May 19 - June 6, 2016
  And so it goes. Into decades, that are really centuries, later, privilege affords change. Not even the hypotheses differ much. Explaining why we can't make a cultural leap with our money intact landing everyone in the 21st Century rather than scattered all over the place. Mentally, I mean. Ask any investment advisor how it's really all mostly attitude. Attitude exploited the American housing industry in 2008. Too many people couldn't afford homes? When striving to better their situation is the American way? 
  Not Egypt's problem, but all the same difference. Small, but large planet, considering. Where is Mubarak now? Being stored for stable public relations. 
  Nope. No one knew what was coming until after Tunisia, December, 2010. Generations seldom see new ones coming though they have everything to do with what turns out. Hierarchies survive and processes unfold again. As history bears out gradual progress goes forward while remaining behind? 
  President Mubarak. Your job was the whole country's economic success. Not just the façade. Not just your social peers. Military and or otherwise. 
  So corruption's still in season. Again. The big idealistic thing to defeat. Usually avoiding responsibility for the roots. The deals that without which much of the world's work wouldn't have gotten done. Legal. Illegal. Every leader should have a grasp of their country's wealth "from the bottom up." What everyone's compelled to do. Not just a handle on an adequate defense through police state control. That's just hiding as usual from all the unethical compromises power forces people to compromise with. 
  Mr. Mubarak. Don't bother explaining how many galas you had to attend commemorating the money raised for this or that charity applying band-aids to the cavernous holes in your economic structure. I know. Everyone, everywhere, does it because charity serves a purpose and purposes. But my guess is if a million or two more, extra, paid nurses had been hired at any time during your administrations, the financial circulation and improved health could have mended the country. Just look at the United States' success. Where so much more money goes in than is involved in actual medicine at all. However much money might be wasted in America it's all that much more to the good as long as the money circulates. 
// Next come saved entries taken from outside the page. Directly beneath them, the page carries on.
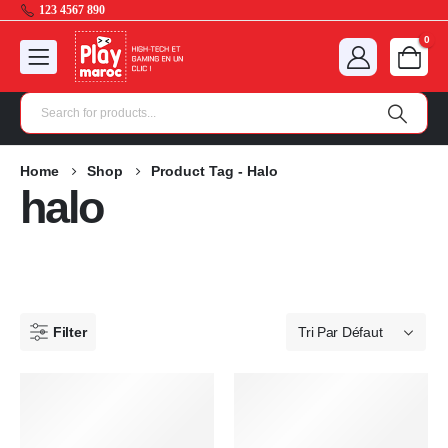
123 4567 890
0
Home
Shop
Product Tag -
Halo
halo
Filter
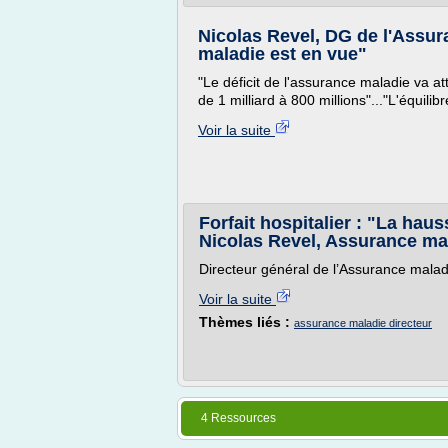
Nicolas Revel, DG de l'Assur
maladie est en vue"
"Le déficit de l'assurance maladie va at
de 1 milliard à 800 millions"..."L'équili
Voir la suite
Forfait hospitalier : "La ha
Nicolas Revel, Assurance ma
Directeur général de l’Assurance malad
Voir la suite
Thèmes liés :
assurance maladie directeur
4 Ressources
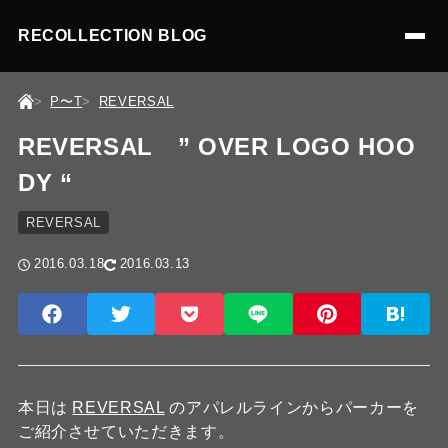
RECOLLECTION BLOG
P〜T
REVERSAL
REVERSAL ” OVER LOGO HOO
DY “
REVERSAL
2016.03.18
2016.03.13
本日は
REVERSAL
のアパレルラインからパーカーを
ご紹介させていただきます。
  Apparently we can't stop this planet's warlordish aspect. But just as the United States really could have lied and put up Potemkin Villages as a false front to the billions spent on the lucrative Cold War. Theoretically spending the money on more infrastructural things like maybe more bridges and tunnels so cars and trains never cross paths. Proclaiming mistakes are accidents. Couldn't afford to be safe will be history's judgment? Because the Soviet Union wasn't and couldn't carry its' weight militarily and or otherwise. Their money actually disappeared before their eyes. No duh. Hindsight, hell. One of American Public Relations Culture's best kept secrets. America should have hired more nurses too? 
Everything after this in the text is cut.